Even those who frequent technology review sites don’t seem willing to shell out extra money for AI features, a recent survey on TechPowerUpMore than 80% of respondents said they would not pay more for AI hardware.
The comments on the thread were a bit more mixed, with some saying that current hardware isn’t powerful enough to handle the tasks they currently rely on cloud-based services for and others being more positive and saying that many of the negative comments weren’t fully up to par with current AI capabilities. I have to agree with this given that several forum members have stated that AI is non-existent in gaming and content creation, when that’s absolutely not the case, as they both see AI being implemented and on a massive scale soon.
Personally, I use AI on a daily basis, mainly to facilitate content creation through apps like Canva, Photoshop, and Photoroom.
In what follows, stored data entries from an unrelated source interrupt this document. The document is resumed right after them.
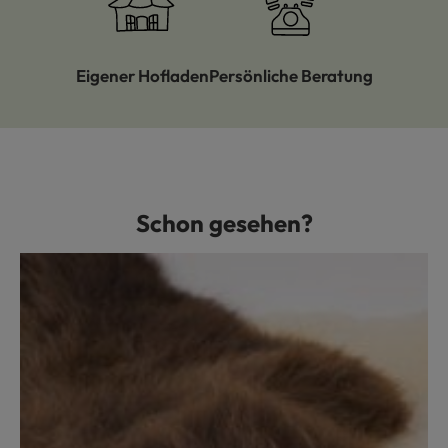
Eigener Hofladen
Persönliche Beratung
Schon gesehen?
Produktgalerie überspringen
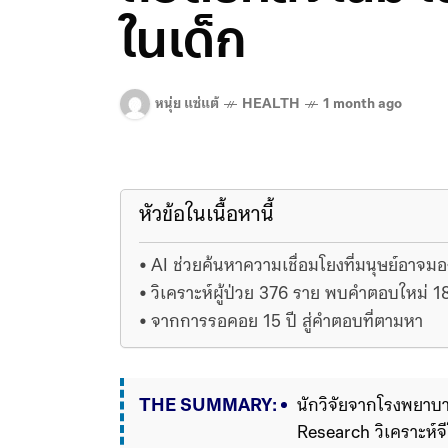
ในเด็ก
หนุ่ย แซ่แต้
HEALTH
1 month ago
หัวข้อในเนื้อหานี้
AI ช่วยค้นหาความเชื่อมโยงที่มนุษย์อาจมอ
วิเคราะห์ผู้ป่วย 376 ราย พบคำตอบใหม่ 1
จากการรอคอย 15 ปี สู่คำตอบที่ตามหา
THE SUMMARY:
นักวิจัยจากโรงพยาบ
Research วิเคราะห์จ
These are largely cloud-based and as such can be extremely slow, and of course, if you don’t have an internet connection, most of these features won’t work at all.
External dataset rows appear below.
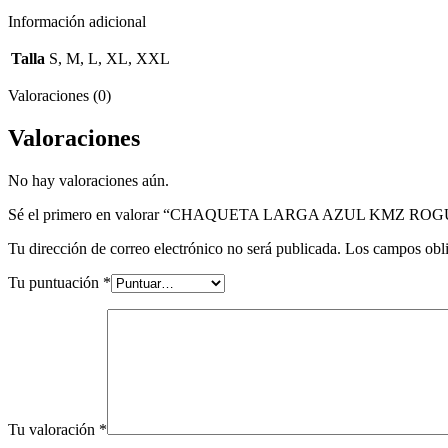
Información adicional
Talla
S, M, L, XL, XXL
Valoraciones (0)
Valoraciones
No hay valoraciones aún.
Sé el primero en valorar “CHAQUETA LARGA AZUL KMZ RO
Tu dirección de correo electrónico no será publicada.
Los campos obli
Tu puntuación
*
Tu valoración
*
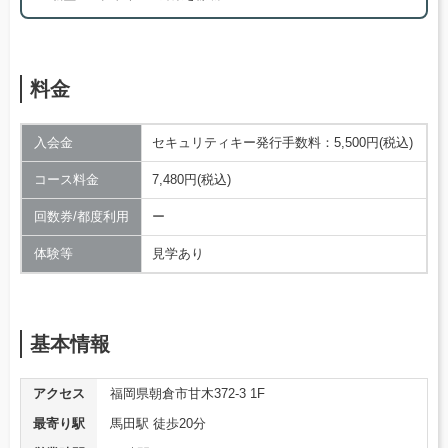
料金
入会金
セキュリティキー発行手数料：5,500円(税込)
コース料金
7,480円(税込)
回数券/都度利用
ー
体験等
見学あり
基本情報
アクセス
福岡県朝倉市甘木372-3 1F
最寄り駅
馬田駅 徒歩20分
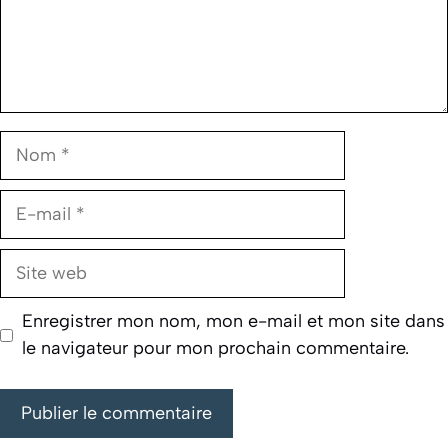
Nom
E-
mail
Site
web
Enregistrer mon nom, mon e-mail et mon site dans
le navigateur pour mon prochain commentaire.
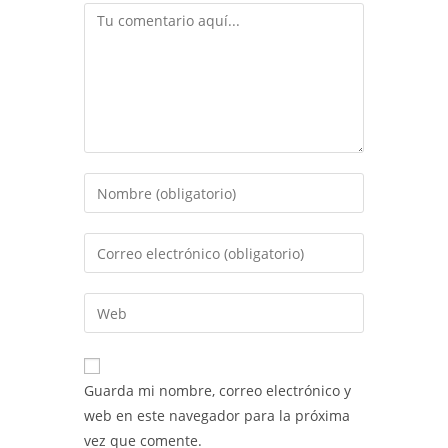
Comentario
Introduce
tu
nombre
Introduce
o
tu
nombre
dirección
Introduce
de
de
la
usuario
correo
URL
para
electrónico
de
comentar
Guarda mi nombre, correo electrónico y
para
tu
web en este navegador para la próxima
comentar
web
vez que comente.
NPUs have significant advantages outside of AI
We just mentioned one of the big advantages of letting AI do tasks locally rather than using a cloud service: the fact that it could be much faster and wouldn’t require an internet connection. Cloud-based AI also involves sending your data to the cloud, which, in addition to slowing down the whole process, can also raise privacy issues. So, doing these tasks locally would be more secure.
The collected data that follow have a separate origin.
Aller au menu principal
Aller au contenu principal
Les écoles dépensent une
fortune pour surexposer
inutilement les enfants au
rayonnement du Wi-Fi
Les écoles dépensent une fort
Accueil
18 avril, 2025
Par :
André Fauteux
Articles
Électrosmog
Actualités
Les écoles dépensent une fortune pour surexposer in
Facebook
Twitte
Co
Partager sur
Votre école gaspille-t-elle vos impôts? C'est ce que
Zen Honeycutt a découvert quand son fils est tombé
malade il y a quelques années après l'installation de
But processing these tasks locally is only one aspect of the benefits. NPUs are able to perform many tasks much more efficiently than your dedicated CPU or GPU, while consuming less power. This means that laptops with NPUs can be more powerful in many ways than a CPU-only laptop, but perform AI tasks using less power than a CPU or GPU. A dedicated graphics card can still handle AI tasks, but will consume more power to do so. This is one reason why NPUs are unlikely to make their way to desktop PCs where battery life and temperatures aren’t vital considerations. For now, GPUs handle AI tasks just fine.
The fact that an NPU consumes less power means reduced heat and power consumption and as a result, AI laptops can significantly increase battery life – we’re talking 20+ hours here – and can be designed to be much thinner as they require less cooling. In return, they can also be much lighter. A thinner and lighter laptop with better battery life is a much more appealing prospect than a simple AI laptop and I’ve certainly found myself drooling over the latest models using Qualcomm and AMD NPUs for this reason.
The funny thing here is that if lightness, portability, and battery life are your primary concerns, you might even end up adding an AI laptop to your shortlist without specifically looking for one and these benefits could also help kickstart its adoption.
This is just the beginning
One thing is for sure, though: AI on our devices is certainly not a passing fad. The billions of dollars spent on developing software and hardware belies any ignorance and pessimism about the benefits of AI. And while AI services are still dominated by the cloud, the buzzword of almost every company involved in consumer-driven AI in 2024 is to enable AI at the edge. In other words, it’s about having NPUs inside our devices to handle AI tasks locally instead of sending data to and from the cloud.
From what I’ve seen this year, the benefits are clear and obvious, even if software is currently lagging in some areas. Many software programs are unable to take advantage of local hardware for AI tasks or still require an internet connection. As for new AI platforms like the ARM-based Qualcomm Snapdragon Elite, Adobe’s Premiere Pro video editing software can’t yet run natively on ARM-based Windows devices. although Adobe is working on this.
These gaps will be filled, and it is likely that the NPU will now be at the center of discussions, just like CPUs and GPUs, in terms of specifications. Like it or not, AI is here to stay.